## [EXERCISE PROMPT]
Would you set down every entry shown below, precisely as written?

## [Collected data]
************

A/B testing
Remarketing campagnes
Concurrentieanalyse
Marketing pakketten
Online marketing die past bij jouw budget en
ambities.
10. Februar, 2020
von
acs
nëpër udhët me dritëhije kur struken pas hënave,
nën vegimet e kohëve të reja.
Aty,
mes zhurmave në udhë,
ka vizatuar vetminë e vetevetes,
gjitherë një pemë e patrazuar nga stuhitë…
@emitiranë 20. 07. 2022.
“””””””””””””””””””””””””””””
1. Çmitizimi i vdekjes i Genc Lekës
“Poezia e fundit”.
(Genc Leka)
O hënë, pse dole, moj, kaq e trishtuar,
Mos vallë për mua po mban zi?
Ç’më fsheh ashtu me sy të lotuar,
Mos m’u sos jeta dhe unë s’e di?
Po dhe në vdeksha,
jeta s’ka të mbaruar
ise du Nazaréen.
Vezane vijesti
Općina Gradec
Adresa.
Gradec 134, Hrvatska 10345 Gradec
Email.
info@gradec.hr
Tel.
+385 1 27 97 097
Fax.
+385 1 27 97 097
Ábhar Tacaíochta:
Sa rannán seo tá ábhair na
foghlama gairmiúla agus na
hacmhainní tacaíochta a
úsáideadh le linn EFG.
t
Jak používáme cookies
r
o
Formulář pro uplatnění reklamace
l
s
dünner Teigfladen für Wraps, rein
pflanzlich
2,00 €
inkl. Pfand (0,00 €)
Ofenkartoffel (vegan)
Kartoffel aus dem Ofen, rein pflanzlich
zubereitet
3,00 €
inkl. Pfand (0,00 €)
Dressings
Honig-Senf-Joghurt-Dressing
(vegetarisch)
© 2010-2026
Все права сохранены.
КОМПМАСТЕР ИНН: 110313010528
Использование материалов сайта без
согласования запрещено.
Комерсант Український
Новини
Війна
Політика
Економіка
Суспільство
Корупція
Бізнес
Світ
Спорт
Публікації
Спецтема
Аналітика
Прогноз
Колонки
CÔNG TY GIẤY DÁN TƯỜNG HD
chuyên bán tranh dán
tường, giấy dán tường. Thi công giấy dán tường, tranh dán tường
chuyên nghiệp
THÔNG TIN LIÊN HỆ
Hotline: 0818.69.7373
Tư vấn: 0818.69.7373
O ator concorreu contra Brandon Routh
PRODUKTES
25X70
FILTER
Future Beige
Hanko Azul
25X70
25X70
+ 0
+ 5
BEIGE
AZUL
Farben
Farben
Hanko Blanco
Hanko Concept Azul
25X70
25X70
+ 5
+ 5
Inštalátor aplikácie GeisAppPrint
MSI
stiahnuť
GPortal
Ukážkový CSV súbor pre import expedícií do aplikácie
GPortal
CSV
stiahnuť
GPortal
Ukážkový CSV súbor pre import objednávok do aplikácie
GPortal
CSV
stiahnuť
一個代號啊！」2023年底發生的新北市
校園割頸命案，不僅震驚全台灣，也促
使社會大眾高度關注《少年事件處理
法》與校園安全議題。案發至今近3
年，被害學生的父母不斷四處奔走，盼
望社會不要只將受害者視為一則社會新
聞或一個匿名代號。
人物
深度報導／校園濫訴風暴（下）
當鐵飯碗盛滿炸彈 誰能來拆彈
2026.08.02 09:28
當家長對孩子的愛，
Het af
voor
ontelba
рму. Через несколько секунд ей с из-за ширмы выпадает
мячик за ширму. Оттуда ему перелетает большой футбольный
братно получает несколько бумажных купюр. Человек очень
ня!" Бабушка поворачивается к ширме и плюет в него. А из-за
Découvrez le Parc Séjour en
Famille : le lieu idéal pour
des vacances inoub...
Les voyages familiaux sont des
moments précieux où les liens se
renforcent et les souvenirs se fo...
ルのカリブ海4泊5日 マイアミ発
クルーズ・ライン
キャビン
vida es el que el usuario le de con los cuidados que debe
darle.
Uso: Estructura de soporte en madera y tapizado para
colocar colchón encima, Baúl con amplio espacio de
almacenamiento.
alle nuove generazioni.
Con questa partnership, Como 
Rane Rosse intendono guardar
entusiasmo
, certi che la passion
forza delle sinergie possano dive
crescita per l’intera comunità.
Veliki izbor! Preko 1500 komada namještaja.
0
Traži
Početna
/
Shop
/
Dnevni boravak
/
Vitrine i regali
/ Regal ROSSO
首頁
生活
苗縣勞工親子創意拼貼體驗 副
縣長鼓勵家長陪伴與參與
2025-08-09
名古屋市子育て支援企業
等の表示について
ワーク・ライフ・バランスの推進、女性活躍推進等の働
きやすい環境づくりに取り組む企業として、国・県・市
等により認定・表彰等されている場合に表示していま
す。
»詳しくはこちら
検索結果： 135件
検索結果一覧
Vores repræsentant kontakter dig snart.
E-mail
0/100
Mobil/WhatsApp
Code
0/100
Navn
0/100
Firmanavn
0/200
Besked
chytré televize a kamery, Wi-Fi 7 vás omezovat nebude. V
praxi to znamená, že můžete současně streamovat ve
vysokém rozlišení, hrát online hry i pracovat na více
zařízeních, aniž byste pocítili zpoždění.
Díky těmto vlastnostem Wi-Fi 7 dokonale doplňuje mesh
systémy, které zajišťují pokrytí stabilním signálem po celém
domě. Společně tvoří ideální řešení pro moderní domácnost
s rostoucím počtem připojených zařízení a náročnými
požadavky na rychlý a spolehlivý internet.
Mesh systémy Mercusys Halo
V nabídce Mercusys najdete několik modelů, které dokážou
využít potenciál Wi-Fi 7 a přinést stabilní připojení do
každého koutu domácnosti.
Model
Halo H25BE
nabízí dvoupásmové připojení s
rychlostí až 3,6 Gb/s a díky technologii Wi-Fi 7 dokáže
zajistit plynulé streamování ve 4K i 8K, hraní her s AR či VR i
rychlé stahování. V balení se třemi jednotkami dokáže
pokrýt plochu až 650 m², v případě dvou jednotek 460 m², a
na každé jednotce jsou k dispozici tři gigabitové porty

************

## [EXERCISE SOLUTION]
A/B testing
Remarketing campagnes
Concurrentieanalyse
Marketing pakketten
Online marketing die past bij jouw budget en
ambities.
10. Februar, 2020
von
acs
nëpër udhët me dritëhije kur struken pas hënave,
nën vegimet e kohëve të reja.
Aty,
mes zhurmave në udhë,
ka vizatuar vetminë e vetevetes,
gjitherë një pemë e patrazuar nga stuhitë…
@emitiranë 20. 07. 2022.
“””””””””””””””””””””””””””””
1. Çmitizimi i vdekjes i Genc Lekës
“Poezia e fundit”.
(Genc Leka)
O hënë, pse dole, moj, kaq e trishtuar,
Mos vallë për mua po mban zi?
Ç’më fsheh ashtu me sy të lotuar,
Mos m’u sos jeta dhe unë s’e di?
Po dhe në vdeksha,
jeta s’ka të mbaruar
ise du Nazaréen.
Vezane vijesti
Općina Gradec
Adresa.
Gradec 134, Hrvatska 10345 Gradec
Email.
info@gradec.hr
Tel.
+385 1 27 97 097
Fax.
+385 1 27 97 097
Ábhar Tacaíochta:
Sa rannán seo tá ábhair na
foghlama gairmiúla agus na
hacmhainní tacaíochta a
úsáideadh le linn EFG.
t
Jak používáme cookies
r
o
Formulář pro uplatnění reklamace
l
s
dünner Teigfladen für Wraps, rein
pflanzlich
2,00 €
inkl. Pfand (0,00 €)
Ofenkartoffel (vegan)
Kartoffel aus dem Ofen, rein pflanzlich
zubereitet
3,00 €
inkl. Pfand (0,00 €)
Dressings
Honig-Senf-Joghurt-Dressing
(vegetarisch)
© 2010-2026
Все права сохранены.
КОМПМАСТЕР ИНН: 110313010528
Использование материалов сайта без
согласования запрещено.
Комерсант Український
Новини
Війна
Політика
Економіка
Суспільство
Корупція
Бізнес
Світ
Спорт
Публікації
Спецтема
Аналітика
Прогноз
Колонки
CÔNG TY GIẤY DÁN TƯỜNG HD
chuyên bán tranh dán
tường, giấy dán tường. Thi công giấy dán tường, tranh dán tường
chuyên nghiệp
THÔNG TIN LIÊN HỆ
Hotline: 0818.69.7373
Tư vấn: 0818.69.7373
O ator concorreu contra Brandon Routh
PRODUKTES
25X70
FILTER
Future Beige
Hanko Azul
25X70
25X70
+ 0
+ 5
BEIGE
AZUL
Farben
Farben
Hanko Blanco
Hanko Concept Azul
25X70
25X70
+ 5
+ 5
Inštalátor aplikácie GeisAppPrint
MSI
stiahnuť
GPortal
Ukážkový CSV súbor pre import expedícií do aplikácie
GPortal
CSV
stiahnuť
GPortal
Ukážkový CSV súbor pre import objednávok do aplikácie
GPortal
CSV
stiahnuť
一個代號啊！」2023年底發生的新北市
校園割頸命案，不僅震驚全台灣，也促
使社會大眾高度關注《少年事件處理
法》與校園安全議題。案發至今近3
年，被害學生的父母不斷四處奔走，盼
望社會不要只將受害者視為一則社會新
聞或一個匿名代號。
人物
深度報導／校園濫訴風暴（下）
當鐵飯碗盛滿炸彈 誰能來拆彈
2026.08.02 09:28
當家長對孩子的愛，
Het af
voor
ontelba
рму. Через несколько секунд ей с из-за ширмы выпадает
мячик за ширму. Оттуда ему перелетает большой футбольный
братно получает несколько бумажных купюр. Человек очень
ня!" Бабушка поворачивается к ширме и плюет в него. А из-за
Découvrez le Parc Séjour en
Famille : le lieu idéal pour
des vacances inoub...
Les voyages familiaux sont des
moments précieux où les liens se
renforcent et les souvenirs se fo...
ルのカリブ海4泊5日 マイアミ発
クルーズ・ライン
キャビン
vida es el que el usuario le de con los cuidados que debe
darle.
Uso: Estructura de soporte en madera y tapizado para
colocar colchón encima, Baúl con amplio espacio de
almacenamiento.
alle nuove generazioni.
Con questa partnership, Como 
Rane Rosse intendono guardar
entusiasmo
, certi che la passion
forza delle sinergie possano dive
crescita per l’intera comunità.
Veliki izbor! Preko 1500 komada namještaja.
0
Traži
Početna
/
Shop
/
Dnevni boravak
/
Vitrine i regali
/ Regal ROSSO
首頁
生活
苗縣勞工親子創意拼貼體驗 副
縣長鼓勵家長陪伴與參與
2025-08-09
名古屋市子育て支援企業
等の表示について
ワーク・ライフ・バランスの推進、女性活躍推進等の働
きやすい環境づくりに取り組む企業として、国・県・市
等により認定・表彰等されている場合に表示していま
す。
»詳しくはこちら
検索結果： 135件
検索結果一覧
Vores repræsentant kontakter dig snart.
E-mail
0/100
Mobil/WhatsApp
Code
0/100
Navn
0/100
Firmanavn
0/200
Besked
chytré televize a kamery, Wi-Fi 7 vás omezovat nebude. V
praxi to znamená, že můžete současně streamovat ve
vysokém rozlišení, hrát online hry i pracovat na více
zařízeních, aniž byste pocítili zpoždění.
Díky těmto vlastnostem Wi-Fi 7 dokonale doplňuje mesh
systémy, které zajišťují pokrytí stabilním signálem po celém
domě. Společně tvoří ideální řešení pro moderní domácnost
s rostoucím počtem připojených zařízení a náročnými
požadavky na rychlý a spolehlivý internet.
Mesh systémy Mercusys Halo
V nabídce Mercusys najdete několik modelů, které dokážou
využít potenciál Wi-Fi 7 a přinést stabilní připojení do
každého koutu domácnosti.
Model
Halo H25BE
nabízí dvoupásmové připojení s
rychlostí až 3,6 Gb/s a díky technologii Wi-Fi 7 dokáže
zajistit plynulé streamování ve 4K i 8K, hraní her s AR či VR i
rychlé stahování. V balení se třemi jednotkami dokáže
pokrýt plochu až 650 m², v případě dvou jednotek 460 m², a
na každé jednotce jsou k dispozici tři gigabitové porty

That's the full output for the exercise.